Я назвала её мамой
Глава 1
Диана сидела у окна, прижав к груди старую куклу с потёртым платьем, которую мама подарила ей на четвёртый день рождения. За окном сыпал мелкий снег, и фонарь у крыльца бросал золотистые блики на сугробы. Она любила эти тихие вечера, когда папа возвращался с работы, снимал пальто, пахнущее морозом и машинным маслом, и, улыбаясь, спрашивал: – – Ну, моя принцесса, что сегодня в садике было?
Диана отвечала коротко, но внутри всё пело: он здесь, он её, и никто не мешает. Довольно часто из садика её забирала бабушка, но были дни, когда папа сам заходил за своей любимицей.
Сегодня в доме пахло картошкой с укропом и горячим чаем. Папа, как всегда, гремел посудой на кухне, напевая что-то из церковных псалмов. Диана сползла с подоконника и, шлёпая босыми ногами по холодному полу, подбежала к нему.
– Пап, а ты сегодня будешь читать про медвежонка? – спросила она, теребя его рукав. Владимир обернулся, его лицо, усталое, но мягкое, осветилось теплом.
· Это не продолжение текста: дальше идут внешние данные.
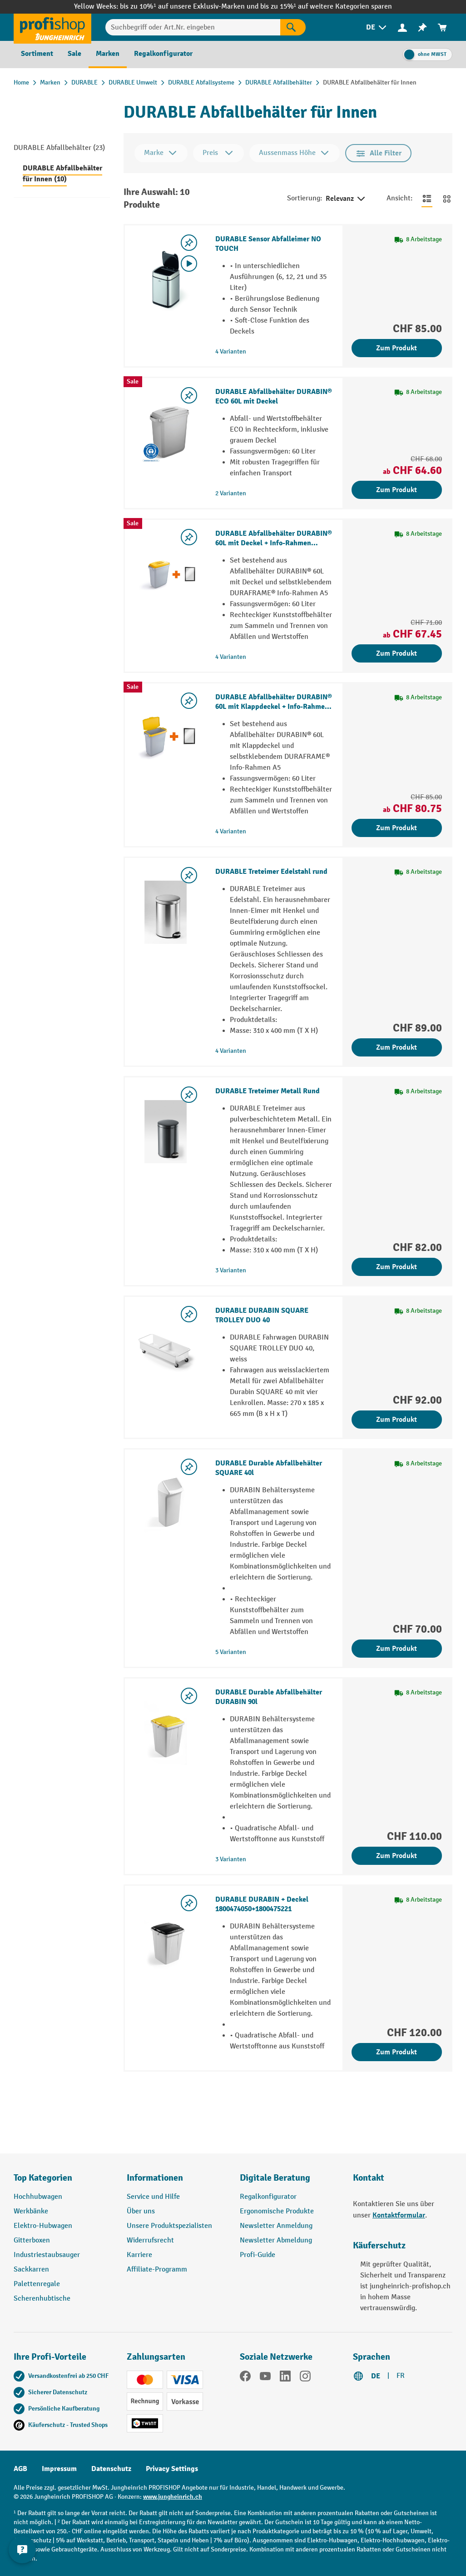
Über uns (141, 2211)
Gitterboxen (32, 2240)
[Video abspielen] (189, 263)
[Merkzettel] (422, 27)
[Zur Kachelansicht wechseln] (446, 198)
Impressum (59, 2468)
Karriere (139, 2255)
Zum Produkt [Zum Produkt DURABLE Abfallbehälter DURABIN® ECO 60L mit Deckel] (396, 489)
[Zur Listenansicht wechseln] (426, 198)
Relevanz (346, 199)
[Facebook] (245, 2378)
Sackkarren (31, 2269)
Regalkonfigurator (268, 2196)
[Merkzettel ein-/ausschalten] (189, 242)
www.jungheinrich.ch (172, 2497)
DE (375, 2376)
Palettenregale (37, 2284)
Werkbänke (31, 2211)
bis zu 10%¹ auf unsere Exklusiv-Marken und (190, 6)
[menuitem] (377, 27)
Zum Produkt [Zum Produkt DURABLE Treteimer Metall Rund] (396, 1266)
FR (401, 2376)
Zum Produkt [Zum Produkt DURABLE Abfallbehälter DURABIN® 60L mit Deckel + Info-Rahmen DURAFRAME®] (396, 653)
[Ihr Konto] (402, 27)
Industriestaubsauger (47, 2255)
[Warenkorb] (442, 27)
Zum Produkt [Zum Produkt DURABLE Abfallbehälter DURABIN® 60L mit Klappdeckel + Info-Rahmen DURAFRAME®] (396, 827)
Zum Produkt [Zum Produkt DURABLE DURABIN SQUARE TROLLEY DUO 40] (396, 1419)
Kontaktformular (398, 2215)
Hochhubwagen (38, 2196)
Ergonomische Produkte (277, 2211)
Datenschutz (111, 2468)
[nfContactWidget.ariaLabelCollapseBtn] (22, 2553)
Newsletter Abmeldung (276, 2240)
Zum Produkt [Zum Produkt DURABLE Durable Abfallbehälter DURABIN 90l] (396, 1855)
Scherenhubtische (42, 2298)
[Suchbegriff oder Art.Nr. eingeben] (192, 27)
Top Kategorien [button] (43, 2177)
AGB (20, 2468)
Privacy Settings (172, 2468)
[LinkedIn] (285, 2378)
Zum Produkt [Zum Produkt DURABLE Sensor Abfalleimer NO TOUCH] (396, 348)
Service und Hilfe (153, 2196)
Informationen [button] (155, 2177)
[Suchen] (293, 27)
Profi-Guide (257, 2255)
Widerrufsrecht (150, 2240)
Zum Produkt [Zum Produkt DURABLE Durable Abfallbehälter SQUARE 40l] (396, 1648)
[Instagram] (305, 2378)
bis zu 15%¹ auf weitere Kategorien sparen (326, 6)
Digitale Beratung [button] (275, 2177)
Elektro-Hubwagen (43, 2226)
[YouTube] (265, 2378)
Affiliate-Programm (157, 2269)
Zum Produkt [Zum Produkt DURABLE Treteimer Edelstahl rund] (396, 1047)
– Конечно, Ди. Какой же вечер без медвежонка?
Но в груди у Дианы всё равно ворочался маленький колючий комок. Вчера она слышала, как бабушка, поправляя очки, шептала папе за дверью:
– Володя, тебе надо жить дальше. Диане нужна мать, а тебе – жена.
Диана тогда зажала уши и убежала в свою комнату, но слова всё равно догнали её, как тени. Мать? Какая ещё мать? Её мама была одна, с тёплыми руками и голосом, который до сих пор звенел в снах. А папа… Папа принадлежал ей, Диане, и никому больше.
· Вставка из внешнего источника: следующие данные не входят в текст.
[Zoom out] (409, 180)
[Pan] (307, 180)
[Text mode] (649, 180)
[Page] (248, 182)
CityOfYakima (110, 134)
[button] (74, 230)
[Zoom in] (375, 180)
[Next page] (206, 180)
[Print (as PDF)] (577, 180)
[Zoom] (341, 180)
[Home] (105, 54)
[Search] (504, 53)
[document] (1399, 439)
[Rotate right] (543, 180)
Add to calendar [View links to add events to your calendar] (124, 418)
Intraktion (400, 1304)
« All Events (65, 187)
Когда он закончил мыть посуду и пошел проводить дочку спать, она забралась к нему на колени и крепко обняла.
– Пап, мы ведь всегда будем только вдвоём, правда?
Владимир замер. Он посмотрел на дочь – её большие серые глаза, такие же, как у Лены, блестели тревогой.
– Ди, – сказал он тихо, погладив её по голове, – я всегда буду с тобой. Всегда.
Но в его голосе было что-то, чего она не поняла, – будто он смотрел куда-то далеко, туда, где её детский мир не мог его удержать.
Позже, когда Диана, в пижаме, лежала под одеялом, а папа читал ей про медвежонка, который искал мёд, она вдруг сказала:
– Пап, я не хочу, чтобы к нам кто-то приходил. Никогда.
Владимир закрыл книгу, помолчал. За окном ветер гнал снег, и в тишине дома его молчание было тяжёлым, как старый сундук на чердаке.
– Спи, моя девочка, – наконец сказал он, целуя её в лоб. – Всё будет хорошо.